Work to be completed: All lines from the one containing "Títulos (110, 452)" through the final line of the listing below, and no others, must be returned exactly; no pictures belong in the copy.
----
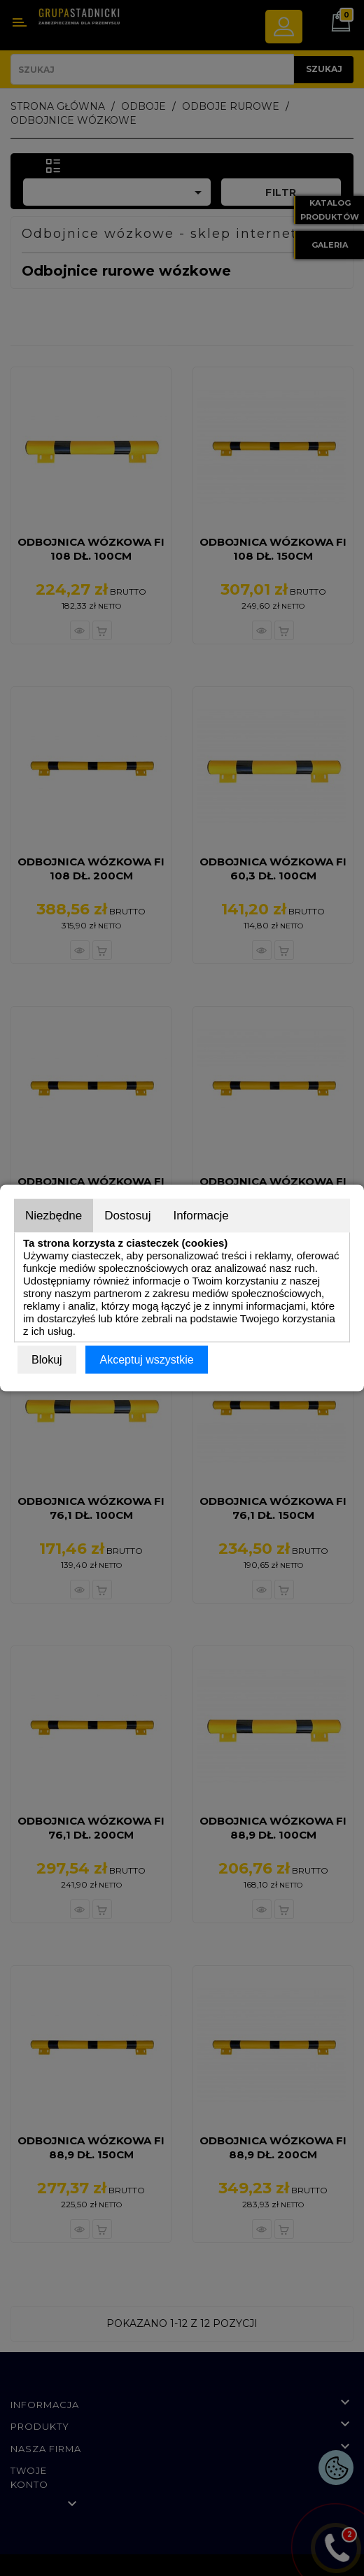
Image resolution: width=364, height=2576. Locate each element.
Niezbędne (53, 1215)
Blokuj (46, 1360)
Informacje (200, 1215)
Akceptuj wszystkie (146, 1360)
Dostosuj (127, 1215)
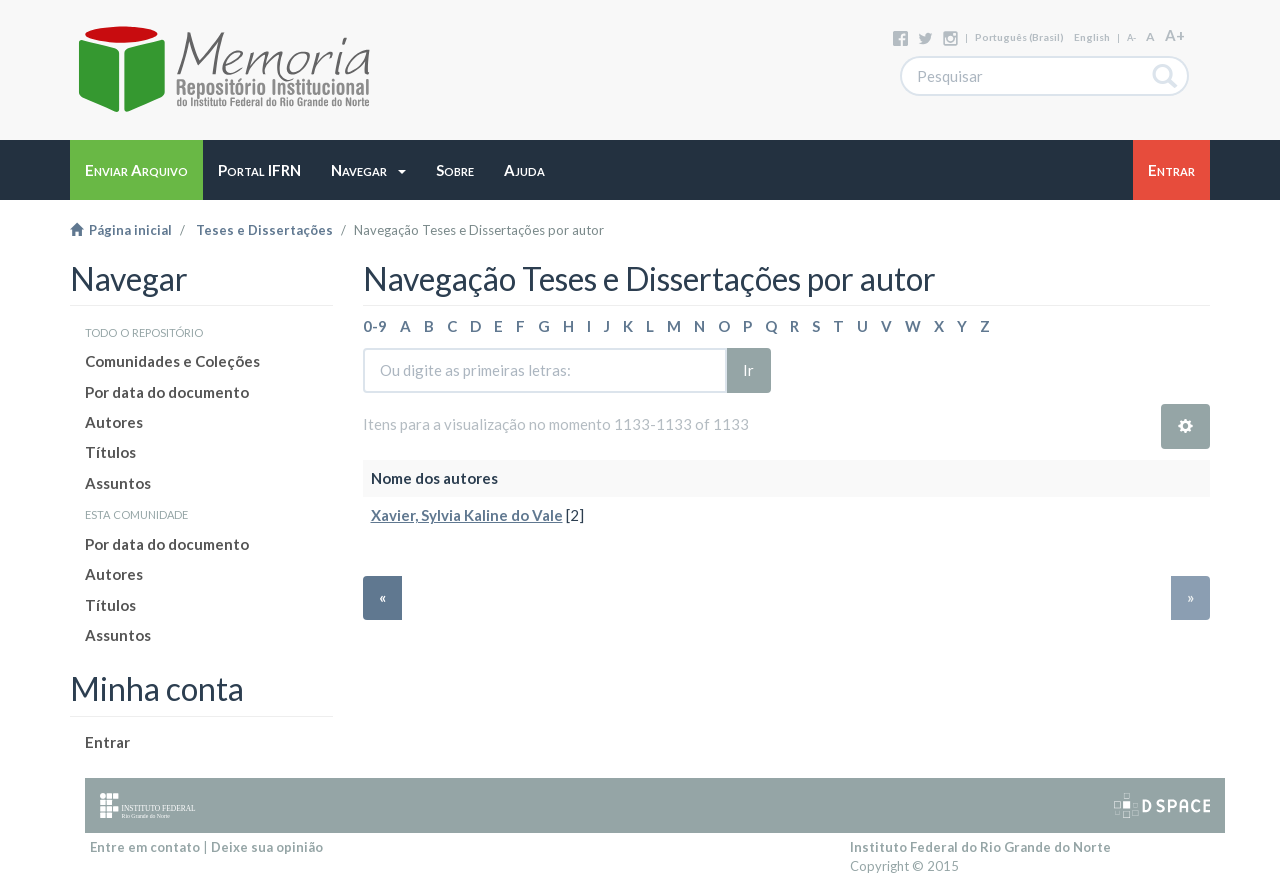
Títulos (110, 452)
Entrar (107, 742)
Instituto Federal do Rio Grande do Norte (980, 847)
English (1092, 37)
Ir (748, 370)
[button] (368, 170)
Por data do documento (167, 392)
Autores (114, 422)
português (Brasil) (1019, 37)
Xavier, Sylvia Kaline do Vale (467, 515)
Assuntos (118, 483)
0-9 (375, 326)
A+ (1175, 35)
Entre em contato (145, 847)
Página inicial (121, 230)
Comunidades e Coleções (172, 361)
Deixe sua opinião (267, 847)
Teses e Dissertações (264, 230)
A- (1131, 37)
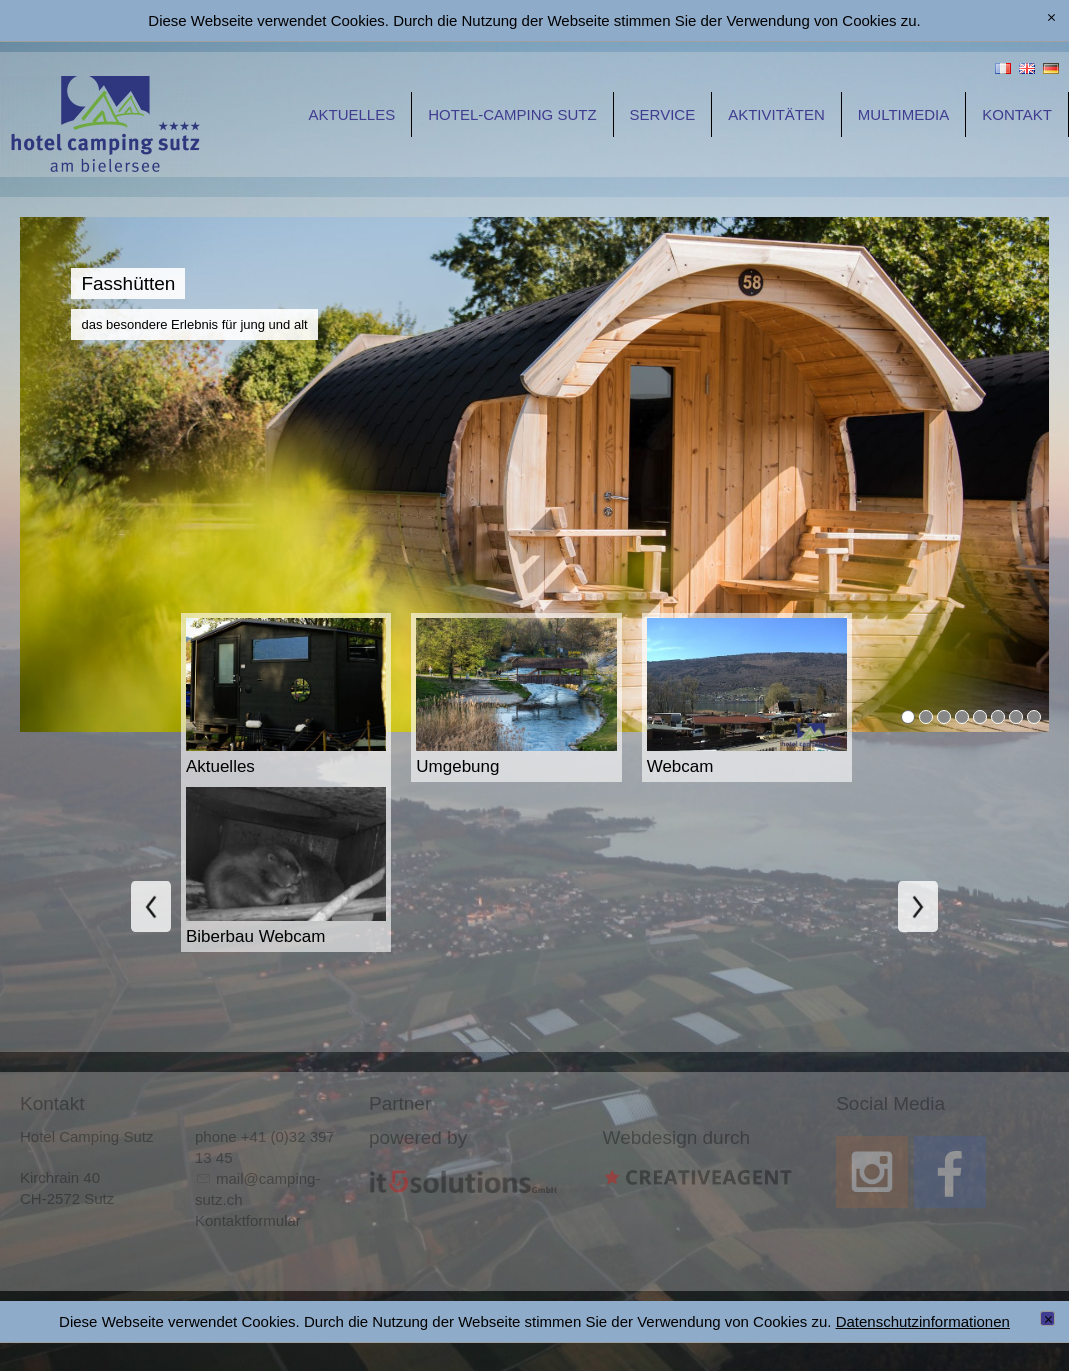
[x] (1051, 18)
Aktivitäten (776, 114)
----
Answer area:
Títulos (110, 452)
Entrar (107, 742)
Instituto Federal do Rio Grande do Norte (980, 847)
English (1092, 37)
Ir (748, 370)
[button] (368, 170)
Por data do documento (167, 392)
Autores (114, 422)
português (Brasil) (1019, 37)
Xavier, Sylvia Kaline do Vale (467, 515)
Assuntos (118, 483)
0-9 (375, 326)
A+ (1175, 35)
Entre em contato (145, 847)
Página inicial (121, 230)
Comunidades e Coleções (172, 361)
Deixe sua opinião (267, 847)
Teses e Dissertações (264, 230)
A- (1131, 37)
[x] (1051, 18)
Aktivitäten (776, 114)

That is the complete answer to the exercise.